Nice interface. One way to do it is the following. Rewrite all of
your controls as classes that do not inherit from RectControl. Add
Top, Left, Width, Height, Enabled, Visible, etc. properties to each.
Then add some methods.
Sub Draw(g as Graphics)
This method draws the control into g, using its coordinate properties
and state information.
The other big task you'll need to handle is mouse events. Probably the
way to do it is to add methods HandleMouseDown(X as Integer, Y as
Integer) as Boolean, HandleMouseDrag(X as Integer, Y as Integer) and
HandleMouseUp(X as Integer, Y as Integer). In these methods you would
set the draw state, call Action events, etc.
Given a mouse event on the Canvas, finding the appropriate control to
handle it will be an interesting problem, though one that has obviously
been solved before. The search should occur in the course of handling
MouseDown; once that occurs, MouseDrag and MouseUp are handled by the
same control. The simplest thing to do would be to search through the
list of control objects until you find the one in which the control
lies. A more complicated thing to do would be to keep a list of
controls sorted first by top, then by left. Then you could do a binary
search.
Charles Yeomans
On Feb 13, 2006, at 12:16 PM, Dave Addey wrote:
Hi Joe,
Thanks for the tip. Unfortunately, I don't know how else to achieve
the
interface I have:
http://www.dj1800.com/images/fullscreen.gif
Each of the control elements (knobs, sliders etc.) is a canvas
(actually a
custom subclass of a canvas). Each of the four wide rack devices is a
canvas, with the control elements on top of it. The entire window has
a
background canvas, which is used to scroll the rack devices when the
window
is smaller than the combined height of the four rack devices.
Using canvases as the control elements provides an excellent way for
me to
deal with the controls as objects and subclasses.

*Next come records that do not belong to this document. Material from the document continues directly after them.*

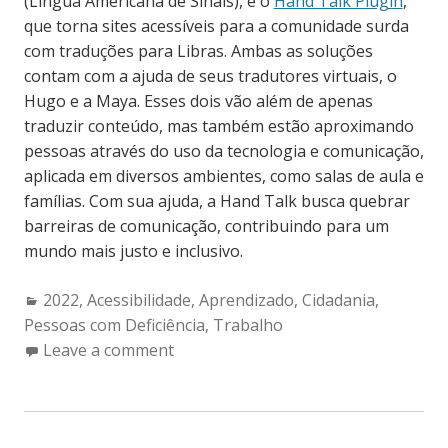
(Língua Americana de Sinais), e o
Hand Talk Plugin
,
que torna sites acessíveis para a comunidade surda
com traduções para Libras. Ambas as soluções
contam com a ajuda de seus tradutores virtuais, o
Hugo e a Maya. Esses dois vão além de apenas
traduzir conteúdo, mas também estão aproximando
pessoas através do uso da tecnologia e comunicação,
aplicada em diversos ambientes, como salas de aula e
famílias. Com sua ajuda, a Hand Talk busca quebrar
barreiras de comunicação, contribuindo para um
mundo mais justo e inclusivo.
Categories:
2022
,
Acessibilidade
,
Aprendizado
,
Cidadania
,
Pessoas com Deficiência
,
Trabalho
Leave a comment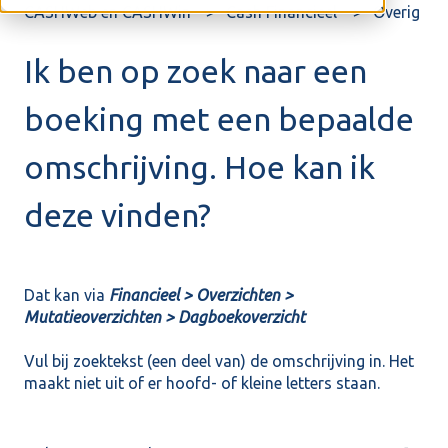
CASHWeb en CASHWin
Cash Financieel
Overig
Ik ben op zoek naar een
boeking met een bepaalde
omschrijving. Hoe kan ik
deze vinden?
Dat kan via
Financieel > Overzichten >
Mutatieoverzichten > Dagboekoverzicht
Vul bij zoektekst (een deel van) de omschrijving in. Het
maakt niet uit of er hoofd- of kleine letters staan.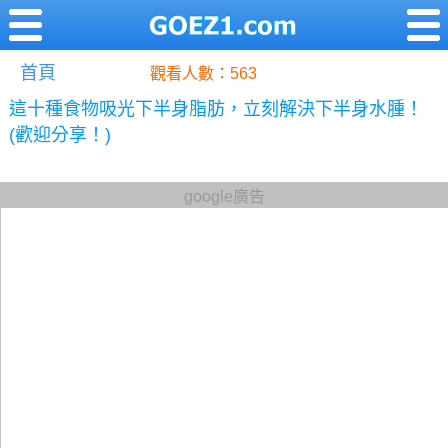
首頁
觀看人數：563
這十種食物吸光下半身脂肪，立刻解決下半身水腫！
(歡迎分享！)
google廣告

How should I best achieve all of this without using the layered
canvases?
Dave.
From: "Joseph J. Strout" <[EMAIL PROTECTED]>
Reply-To: REALbasic NUG <[email protected]>
Date: Mon, 13 Feb 2006 10:00:32 -0700
To: REALbasic NUG <[email protected]>
Subject: Re: Double-buffered windows on Windows
At 4:51 PM +0000 2/13/06, Dave Addey wrote:
I'm being very careful to double-buffer the individual controls when
drawing
control changes to them. But the problem is the redraw of the
window - each
control redraws (without flicker) in turn, but because some canvas
controls
are on top of others, the combined redraw is very obviously layered
and
looks flickery all the same.
The only way to avoid that is to stop layering canvases on top of
each other. Since a canvas is nothing but a rectangular portion of a
window in which you can draw, there is very rarely any need to
overlap them.
Best,
- Joe
--
Joseph J. Strout
[EMAIL PROTECTED]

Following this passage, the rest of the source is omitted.